Stored data entries
========================================

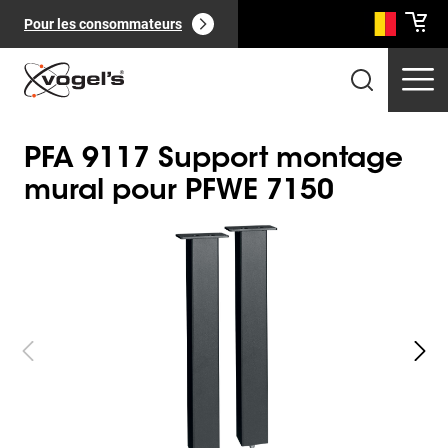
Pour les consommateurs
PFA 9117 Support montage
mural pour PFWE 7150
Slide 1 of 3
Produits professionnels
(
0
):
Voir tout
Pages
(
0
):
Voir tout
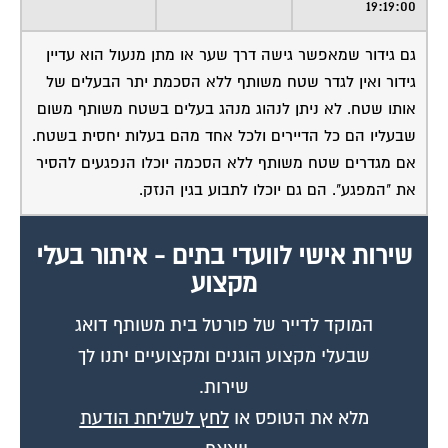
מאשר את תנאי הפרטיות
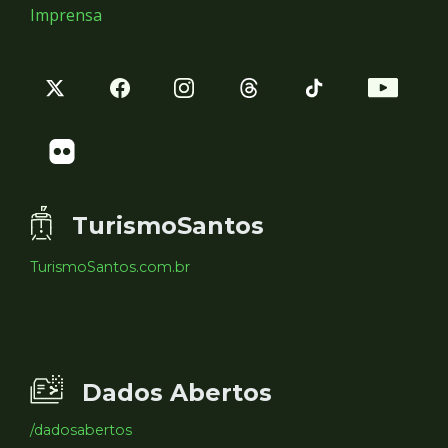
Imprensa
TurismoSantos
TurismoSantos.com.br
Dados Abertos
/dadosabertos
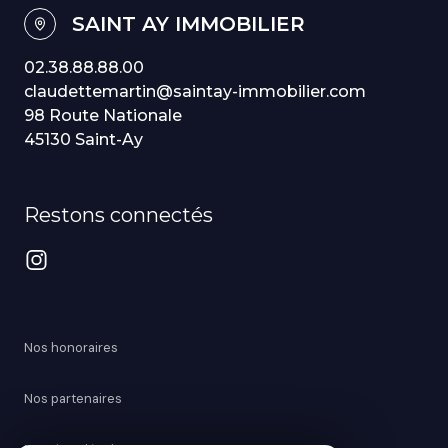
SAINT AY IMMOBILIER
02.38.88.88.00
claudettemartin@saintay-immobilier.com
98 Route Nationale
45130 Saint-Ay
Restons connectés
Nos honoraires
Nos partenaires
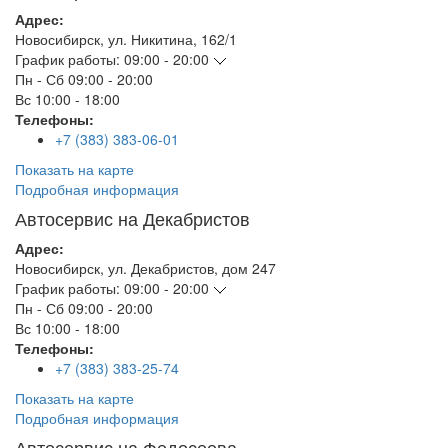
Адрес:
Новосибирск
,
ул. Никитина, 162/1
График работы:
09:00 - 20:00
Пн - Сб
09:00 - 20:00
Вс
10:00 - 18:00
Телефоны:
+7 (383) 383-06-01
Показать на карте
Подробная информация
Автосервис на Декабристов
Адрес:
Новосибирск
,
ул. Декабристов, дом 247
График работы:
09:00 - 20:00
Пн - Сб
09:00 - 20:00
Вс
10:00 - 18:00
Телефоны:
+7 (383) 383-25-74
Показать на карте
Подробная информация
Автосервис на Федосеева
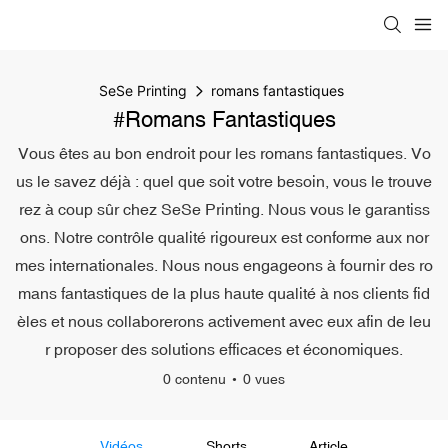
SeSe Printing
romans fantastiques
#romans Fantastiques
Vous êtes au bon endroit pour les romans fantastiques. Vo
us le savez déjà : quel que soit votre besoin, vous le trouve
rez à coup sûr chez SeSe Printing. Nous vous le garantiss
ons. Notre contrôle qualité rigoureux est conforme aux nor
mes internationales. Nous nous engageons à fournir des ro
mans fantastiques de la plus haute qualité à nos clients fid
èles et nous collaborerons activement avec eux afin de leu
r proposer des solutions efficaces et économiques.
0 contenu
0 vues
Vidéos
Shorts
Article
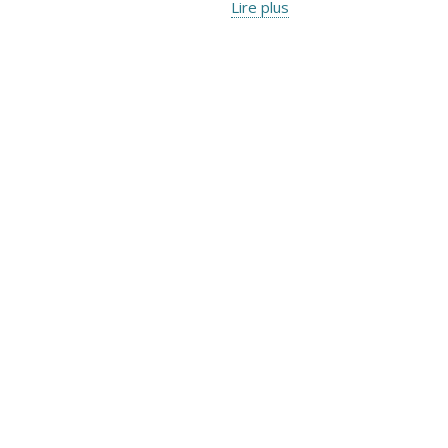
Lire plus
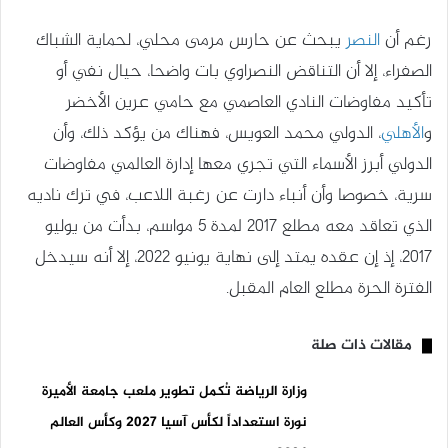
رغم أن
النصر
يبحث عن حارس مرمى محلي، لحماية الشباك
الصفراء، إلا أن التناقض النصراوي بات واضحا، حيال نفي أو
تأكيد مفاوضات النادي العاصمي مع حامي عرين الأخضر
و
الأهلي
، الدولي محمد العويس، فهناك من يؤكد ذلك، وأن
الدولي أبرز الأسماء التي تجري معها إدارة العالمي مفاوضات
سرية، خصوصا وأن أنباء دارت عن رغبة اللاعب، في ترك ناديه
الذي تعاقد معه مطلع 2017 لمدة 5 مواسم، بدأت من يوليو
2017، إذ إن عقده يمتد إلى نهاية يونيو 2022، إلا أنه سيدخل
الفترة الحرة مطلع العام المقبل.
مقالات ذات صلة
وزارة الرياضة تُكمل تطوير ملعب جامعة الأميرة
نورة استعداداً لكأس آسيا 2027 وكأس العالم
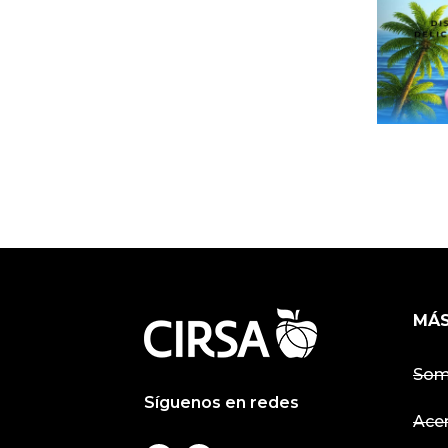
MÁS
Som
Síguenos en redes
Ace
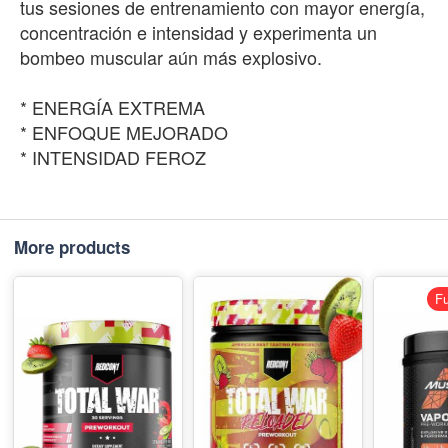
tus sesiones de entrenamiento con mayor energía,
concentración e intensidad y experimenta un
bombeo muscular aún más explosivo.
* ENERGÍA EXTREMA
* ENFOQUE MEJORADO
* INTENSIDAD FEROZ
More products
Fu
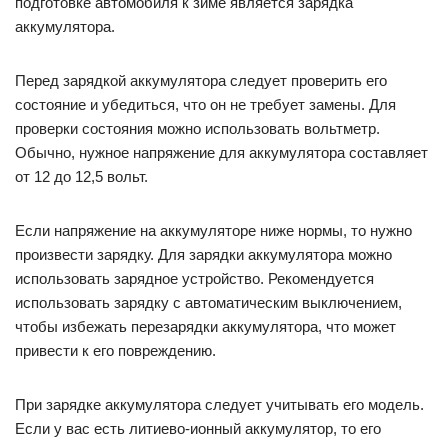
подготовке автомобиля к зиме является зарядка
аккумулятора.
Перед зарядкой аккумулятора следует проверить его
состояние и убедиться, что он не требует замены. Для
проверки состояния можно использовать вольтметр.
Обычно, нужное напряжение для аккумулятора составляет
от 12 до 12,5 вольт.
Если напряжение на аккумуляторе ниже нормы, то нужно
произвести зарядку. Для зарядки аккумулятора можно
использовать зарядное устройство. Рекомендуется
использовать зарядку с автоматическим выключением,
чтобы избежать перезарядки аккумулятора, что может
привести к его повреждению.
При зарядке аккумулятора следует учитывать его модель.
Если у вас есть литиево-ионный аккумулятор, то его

========================================

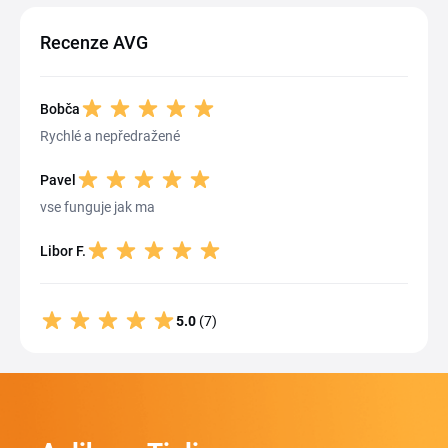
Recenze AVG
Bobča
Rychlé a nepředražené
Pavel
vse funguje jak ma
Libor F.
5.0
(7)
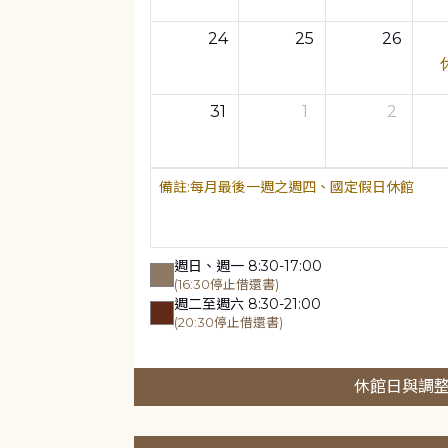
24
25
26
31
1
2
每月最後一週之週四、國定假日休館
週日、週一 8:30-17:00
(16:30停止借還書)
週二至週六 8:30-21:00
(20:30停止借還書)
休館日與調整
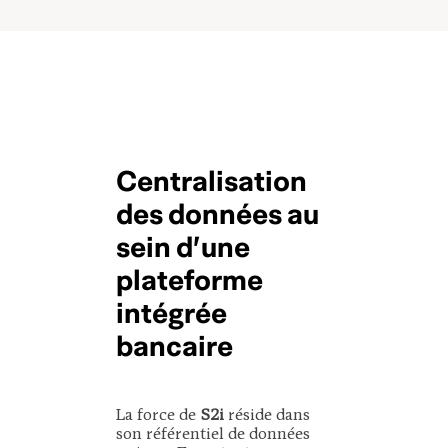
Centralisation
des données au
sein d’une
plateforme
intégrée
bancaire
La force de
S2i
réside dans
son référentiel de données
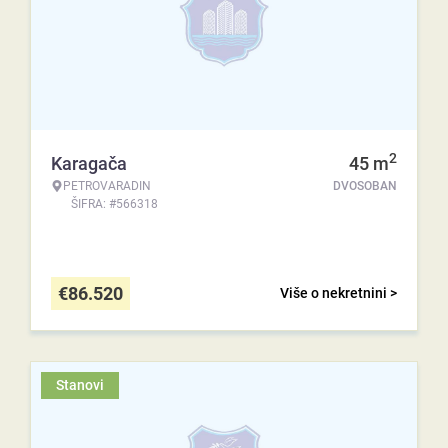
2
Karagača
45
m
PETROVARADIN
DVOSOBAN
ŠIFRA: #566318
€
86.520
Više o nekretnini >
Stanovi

========================================

● About this exercise
Pictures do not belong in the answer. Return the lines above starting at the one with "SAINT AY IMMOBILIER" and ending at the one with "الصفراء، إلا أن", both kept, exactly.

● Response to this exercise
SAINT AY IMMOBILIER
02.38.88.88.00
claudettemartin@saintay-immobilier.com
98 Route Nationale
45130 Saint-Ay
Restons connectés
Nos honoraires
Nos partenaires
Адрес:
Новосибирск
,
ул. Никитина, 162/1
График работы:
09:00 - 20:00
Пн - Сб
09:00 - 20:00
Вс
10:00 - 18:00
Телефоны:
+7 (383) 383-06-01
Показать на карте
Подробная информация
Автосервис на Декабристов
Адрес:
Новосибирск
,
ул. Декабристов, дом 247
График работы:
09:00 - 20:00
Пн - Сб
09:00 - 20:00
Вс
10:00 - 18:00
Телефоны:
+7 (383) 383-25-74
Показать на карте
Подробная информация
Автосервис на Федосеева
SeSe Printing
romans fantastiques
#romans Fantastiques
Vous êtes au bon endroit pour les romans fantastiques. Vo
us le savez déjà : quel que soit votre besoin, vous le trouve
rez à coup sûr chez SeSe Printing. Nous vous le garantiss
ons. Notre contrôle qualité rigoureux est conforme aux nor
mes internationales. Nous nous engageons à fournir des ro
mans fantastiques de la plus haute qualité à nos clients fid
èles et nous collaborerons activement avec eux afin de leu
r proposer des solutions efficaces et économiques.
0 contenu
0 vues
Vidéos
Shorts
Article
Lire plus
رغم أن
النصر
يبحث عن حارس مرمى محلي، لحماية الشباك
الصفراء، إلا أن التناقض النصراوي بات واضحا، حيال نفي أو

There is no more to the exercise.